> [Directions]: Your output should be the lines below from the one with "地 址：中国（河南）自由贸易试验区洛阳片区（高新）滨河北路22" through the one with "es a una empresa, cliente, amigos", copied exactly, pictures excluded.

━━ Materials provided

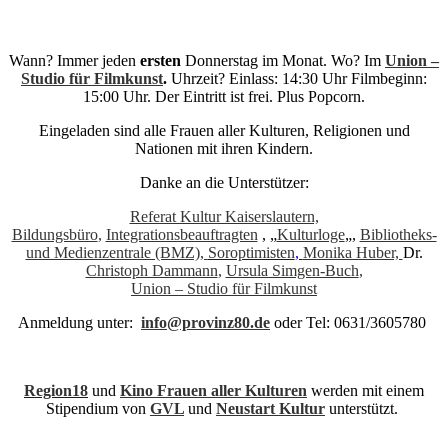
Wann? Immer jeden
ersten
Donnerstag im Monat. Wo? Im
Union –
Studio für Filmkunst
.
Uhrzeit? Einlass: 14:30 Uhr Filmbeginn:
15:00 Uhr. Der Eintritt ist frei. Plus Popcorn.
Eingeladen sind alle Frauen aller Kulturen, Religionen und
Nationen mit ihren Kindern.
Danke an die Unterstützer:
Referat Kultur Kaiserslautern,
Bildungsbüro
,
Integrationsbeauftragten
, „
Kulturloge
„,
Bibliotheks-
und Medienzentrale (BMZ),
Soroptimisten
,
Monika Huber,
Dr.
Christoph Dammann
,
Ursula Simgen-Buch
,
Union – Studio für Filmkunst
Anmeldung unter:
info@provinz80.de
oder Tel: 0631/3605780
Region18
und
Kino Frauen aller Kulturen
werden mit einem
Stipendium von
GVL
und
Neustart Kultur
unterstützt.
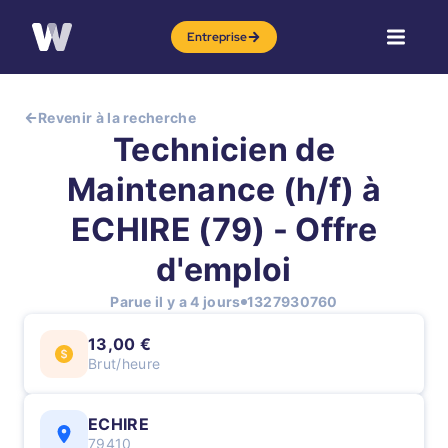
Entreprise
Revenir à la recherche
Technicien de
Maintenance (h/f) à
ECHIRE (79) - Offre
d'emploi
Parue il y a 4 jours
1327930760
13,00 €
Brut/heure
ECHIRE
79410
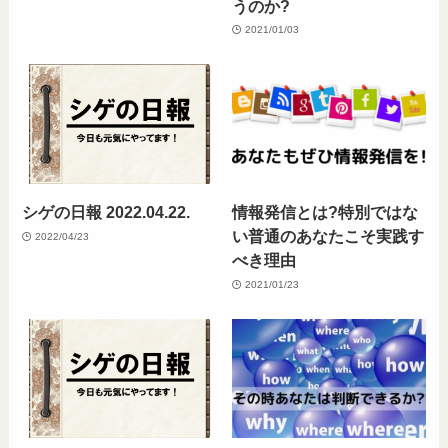
うのか?
2021/01/03
シゲの日報 2022.04.22.
情報発信とは?特別ではな
い普通のあなたこそ実践す
2022/04/23
べき理由
2021/01/23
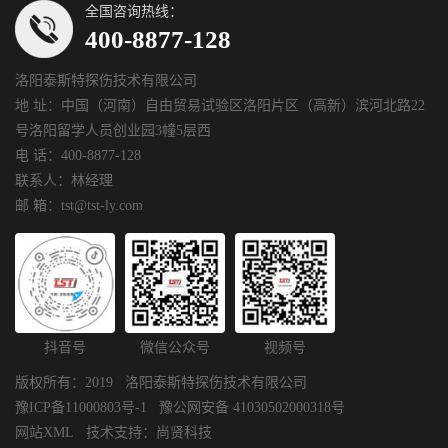
全国咨询热线：
400-8877-128
洛阳泰斯特探伤技术有限公司
地 址：中国（河南）自由贸易试验区洛阳片区（高新）滨河北路22
号洛阳留学人员创业园3幢5层西
电 话：400-8877-128
联系人：林经理
邮 箱：tst@tst-ly.com
抖音号
微信公众号
视频号
版权所有：2019 洛阳泰斯特探伤技术有限公司
豫ICP备11000803号-1
豫公网安备 41030502000318号
网站XML
技术支持：
尚贤科技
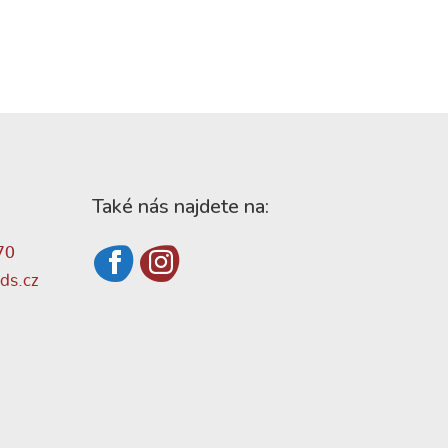
Také nás najdete na:
70
ds.cz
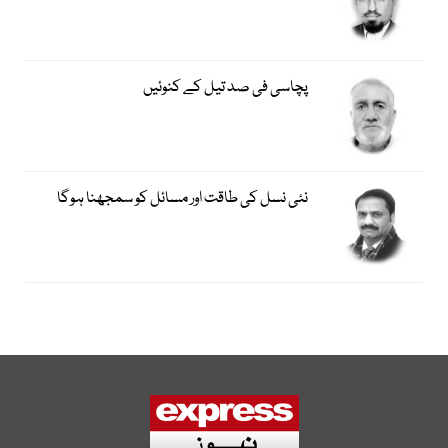
پچاسی فی صد تیل کے کنوئیں
نئی نسل کی طاقت اور مسائل کو سمجھنا ہوگا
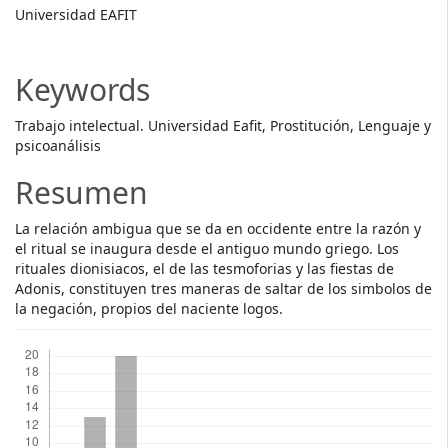
Main
Universidad EAFIT
Article
Content
Keywords
Trabajo intelectual. Universidad Eafit, Prostitución, Lenguaje y
psicoanálisis
Resumen
La relación ambigua que se da en occidente entre la razón y
el ritual se inaugura desde el antiguo mundo griego. Los
rituales dionisiacos, el de las tesmoforias y las fiestas de
Adonis, constituyen tres maneras de saltar de los simbolos de
la negación, propios del naciente logos.
Descargas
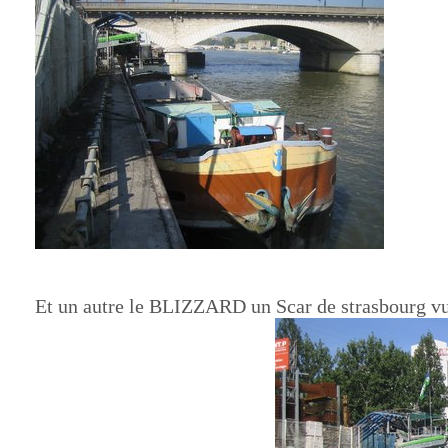
Et un autre le BLIZZARD un Scar de strasbourg v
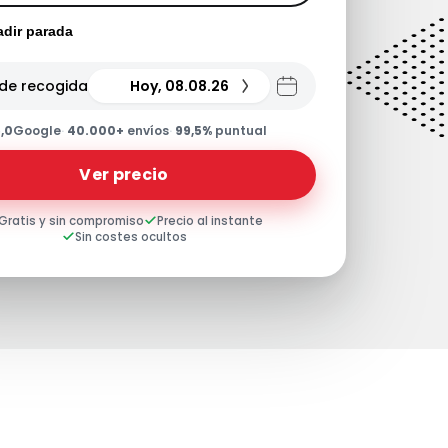
dir parada
de recogida
Hoy, 08.08.26
,0
Google
·
40.000+
envíos
·
99,5%
puntual
Ver precio
Gratis y sin compromiso
Precio al instante
Sin costes ocultos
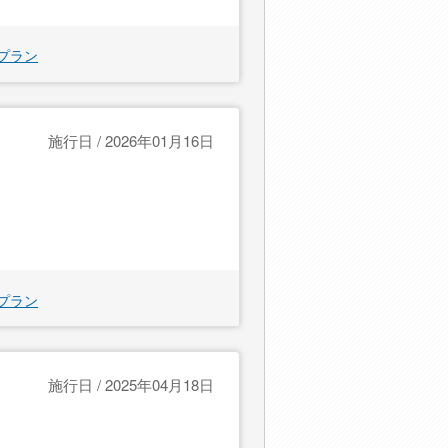
プラン
施行日 / 2026年01月16日
プラン
施行日 / 2025年04月18日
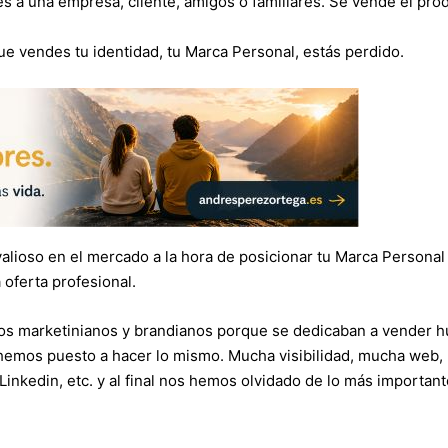
es a una empresa, cliente, amigos o familiares. Se vende el pro
 vendes tu identidad, tu Marca Personal, estás perdido.
er valioso en el mercado a la hora de posicionar tu Marca Personal
 oferta profesional.
los marketinianos y brandianos porque se dedicaban a vender 
hemos puesto a hacer lo mismo. Mucha visibilidad, mucha web,
inkedin, etc. y al final nos hemos olvidado de lo más importante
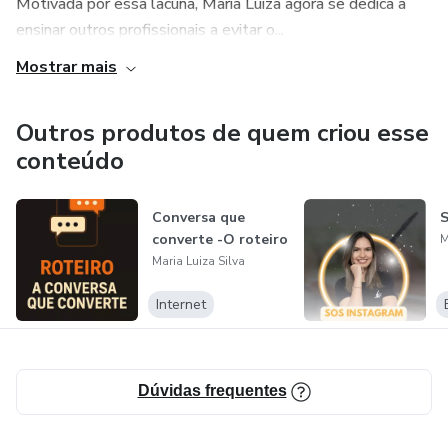
Motivada por essa lacuna, Maria Luiza agora se dedica a
ensinar outros profissionais a evitar o...
Mostrar mais
Outros produtos de quem criou esse
conteúdo
Conversa que
S
converte -O roteiro
M
Maria Luiza Silva
Internet
Dúvidas frequentes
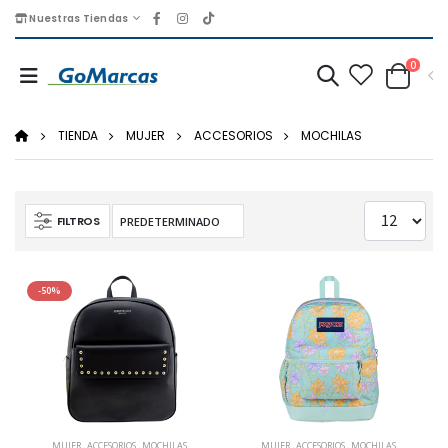
Nuestras Tiendas
0
TIENDA
MUJER
ACCESORIOS
MOCHILAS
FILTROS
-50%
MUJER
,
ACCESORIOS
,
MOCHILAS
MUJER
,
ACCESORIOS
,
MOCHILAS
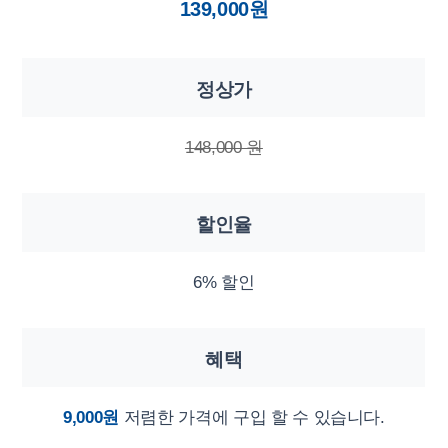
139,000원
정상가
148,000 원
할인율
6% 할인
혜택
9,000원
저렴한 가격에 구입 할 수 있습니다.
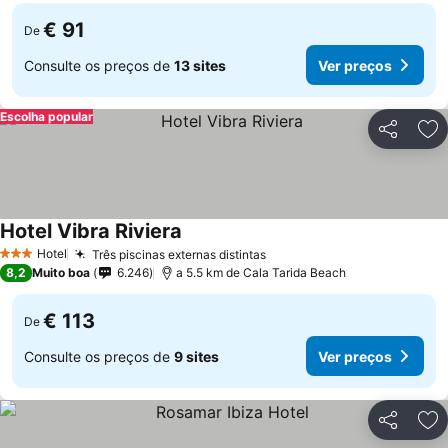
€ 91
De
Consulte os preços de
13 sites
Ver preços
Escolha popular
Partilhar
Ad
Hotel Vibra Riviera
Ver preços
Hotel
Três piscinas externas distintas
Ver preços
3 Estrelas
8,2
Muito boa
6.246
a 5.5 km de Cala Tarida Beach
€ 113
De
Consulte os preços de
9 sites
Ver preços
Partilhar
Ad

━━━━

> [Answer to this exercise]:
地 址：中国（河南）自由贸易试验区洛阳片区（高新）滨河北路22
号洛阳留学人员创业园3幢5层西
电 话：400-8877-128
联系人：林经理
邮 箱：tst@tst-ly.com
抖音号
微信公众号
视频号
版权所有：2019 洛阳泰斯特探伤技术有限公司
豫ICP备11000803号-1
豫公网安备 41030502000318号
网站XML
技术支持：
尚贤科技
Také nás najdete na:
70
ds.cz
پچاسی فی صد تیل کے کنوئیں
نئی نسل کی طاقت اور مسائل کو سمجھنا ہوگا
Main
Universidad EAFIT
Article
Content
Keywords
Trabajo intelectual. Universidad Eafit, Prostitución, Lenguaje y
psicoanálisis
Resumen
La relación ambigua que se da en occidente entre la razón y
el ritual se inaugura desde el antiguo mundo griego. Los
rituales dionisiacos, el de las tesmoforias y las fiestas de
Adonis, constituyen tres maneras de saltar de los simbolos de
la negación, propios del naciente logos.
Descargas
Et un autre le BLIZZARD un Scar de strasbourg v
dir parada
de recogida
Hoy, 08.08.26
,0
Google
·
40.000+
envíos
·
99,5%
puntual
Ver precio
Gratis y sin compromiso
Precio al instante
Sin costes ocultos
プラン
施行日 / 2026年01月16日
プラン
施行日 / 2025年04月18日
es a una empresa, cliente, amigos o familiares. Se vende el pro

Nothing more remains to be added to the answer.